问题
I am using Spring Batch to read data from Postgres and write it into the MongoDB. In my case, Employee has 3 different types of email address 1) Home Address 2) Office Address 3) Social Address from Employee Email Table.
Since we've almost 10 lacs employees in DB, hence using Custom Partitions to pull the data from Postgres and making the join with employee_email (later employee_phone as well) so that in Processor will have a mapping for Mongo POJO and save into MongoDB.
Now the issue is I need to embed Employee email record into the Contact as a array, but with the current logic its saving as a separate collection
How can we solved this issue ?
select * from root.employees c
full outer join root.employee_email ce
on c.employee_id = ce.employee_id
order by c.employee_id limit 1000 offset 0;
Now when data saved into DB, only email is getting saved and appears that other 2 are getting override.

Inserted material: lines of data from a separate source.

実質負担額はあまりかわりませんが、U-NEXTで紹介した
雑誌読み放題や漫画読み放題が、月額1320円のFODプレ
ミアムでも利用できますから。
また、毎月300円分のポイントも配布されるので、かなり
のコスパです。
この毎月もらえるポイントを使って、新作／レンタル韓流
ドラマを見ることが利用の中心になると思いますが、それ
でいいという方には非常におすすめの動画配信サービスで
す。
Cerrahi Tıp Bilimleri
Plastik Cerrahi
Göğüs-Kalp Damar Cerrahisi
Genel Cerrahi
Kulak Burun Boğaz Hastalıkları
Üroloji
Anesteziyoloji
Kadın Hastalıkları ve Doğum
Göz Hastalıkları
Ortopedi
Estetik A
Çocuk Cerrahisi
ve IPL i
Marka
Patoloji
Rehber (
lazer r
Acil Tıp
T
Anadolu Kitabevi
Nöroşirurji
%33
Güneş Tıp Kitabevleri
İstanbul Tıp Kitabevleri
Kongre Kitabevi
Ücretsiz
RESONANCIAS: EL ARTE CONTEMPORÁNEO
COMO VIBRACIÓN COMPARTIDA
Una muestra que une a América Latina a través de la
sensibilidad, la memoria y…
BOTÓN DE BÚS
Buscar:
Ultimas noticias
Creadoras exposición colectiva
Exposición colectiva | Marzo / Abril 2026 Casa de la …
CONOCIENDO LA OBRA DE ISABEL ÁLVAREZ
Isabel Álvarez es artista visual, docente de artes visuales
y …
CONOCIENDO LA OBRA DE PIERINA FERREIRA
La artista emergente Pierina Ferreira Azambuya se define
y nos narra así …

How would I need to handle that, looks like EmployeeRowMapper is overriding all other email address. How will I solve this issue ?
Employee.Job
@Configuration
public class EmployeeJob {
private static Logger logger = LoggerFactory.getLogger(EmployeeJob.class);
private static final Integer CHUNK_SIZE = 1000;
@Autowired
private DataSource dataSource;
@Autowired
private JobBuilderFactory jobBuilderFactory;
@Autowired
private StepBuilderFactory stepBuilderFactory;
@Bean
public EmployeesPartitions EmployeesPartition() {
return new EmployeesPartitions();
}
@Bean
public EmployeesJobListener EmployeesJobListener() {
return new EmployeesJobListener();
}
@Bean("readEmployeeJob")
public Job readEmployeeJob() throws Exception {
return jobBuilderFactory.get("readEmployeeJob")

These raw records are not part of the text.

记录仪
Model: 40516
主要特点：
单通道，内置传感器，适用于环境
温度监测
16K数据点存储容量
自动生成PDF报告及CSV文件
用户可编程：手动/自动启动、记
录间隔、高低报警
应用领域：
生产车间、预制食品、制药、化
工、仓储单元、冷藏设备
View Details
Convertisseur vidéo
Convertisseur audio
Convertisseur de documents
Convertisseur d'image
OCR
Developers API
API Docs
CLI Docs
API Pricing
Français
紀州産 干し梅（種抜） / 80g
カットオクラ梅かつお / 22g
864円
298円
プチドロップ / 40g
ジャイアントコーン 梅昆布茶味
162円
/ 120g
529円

.incrementer(new RunIdIncrementer())
.start(EmployeeStepOne())
.listener(EmployeesJobListener())
.build();
}
@Bean
public SimpleAsyncTaskExecutor simpleAsyncTaskExecutor() {
SimpleAsyncTaskExecutor taskExecutor = new SimpleAsyncTaskExecutor("fac-thrd-");
taskExecutor.setConcurrencyLimit(Runtime.getRuntime().availableProcessors());
taskExecutor.setThreadGroupName("Employees-Thread");
taskExecutor.setDaemon(false);
taskExecutor.setThreadPriority(5);
return taskExecutor;
}
@Bean
public Step EmployeeStepOne() throws Exception {
return stepBuilderFactory.get("EmployeeStepOne")
.partitioner(slaveStep().getName(), EmployeesPartition())
.step(slaveStep())
.gridSize(10)
.taskExecutor(simpleAsyncTaskExecutor())
.build();
}
// slave step
@Bean
public Step slaveStep() throws Exception {
return stepBuilderFactory.get("slaveStep")
.<EmployeesDTO, EmployeesDTO>chunk(CHUNK_SIZE)
.reader(EmployeeReader(null, null))
.writer(EmployeeWriter())
.build();
}
// Readers
@Bean(destroyMethod = "")
@StepScope
public JdbcCursorItemReader<EmployeesDTO> EmployeeReader(
@Value("#{stepExecutionContext['limit']}") Long limit,
@Value("#{stepExecutionContext['offset']}") Long offset) throws Exception {
String sql = "select * from root.Employees c "
+ "full outer join root.Employee_email ce "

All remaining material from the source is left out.